A week and a half ago, France’s National Front party’s presidential contender Marine Le Pen Israel’s Channel 2 that, as part of “the struggle against radical Islam,” French Jews should be included in the ban on religious head covers. She said she believes “the struggle against radical Islam should be a joint struggle and everyone should say, ‘there, we are sacrificing something.’”
Le Pen then offered a concession: “Maybe they will do with just wearing a hat, but it would be a step in the effort to stamp out radical Islam in France.”
She did not say whether or not she supported the tradition of wearing one’s yarmulke underneath one’s hat, nor did she differentiate between a common baseball cap and, say, a Borsalino.
Colette Avital, a former Israeli Consul General in New York, former Labor MK and current Chair of the Center of Organizations of Holocaust Survivors in Israel, wasn’t buying any of it when she spoke to the European Jewish Press (EJP) this week. “There is a big difference between the ostentation of wearing a hijab and a kippah,” she said. “The kippah is much more similar to wearing a cross. Marine Le Pen will never ask her citizens to stop wearing that.”

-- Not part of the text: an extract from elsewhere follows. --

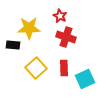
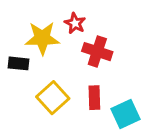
red star: (60, 16) -> (75, 23), moved

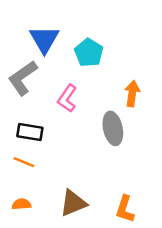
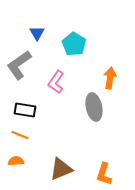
blue triangle: (44, 39) -> (37, 33), size x0.6
orange semicircle: (21, 204) -> (16, 161), moved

“France defines itself as secular,” Avital explained. “It is agreed between all parties that they do not want any confusion between state and religion. When in France women began to wear the hijab, the parliament decreed a law that forbids wearing it. But there is a big difference between wearing a hijab and a kippah.”
Avital warned that “not only Jews should be worried about the rise of populism and extreme right parties in Europe, but the rest of the population, too. We all know the consequences of such a phenomenon.”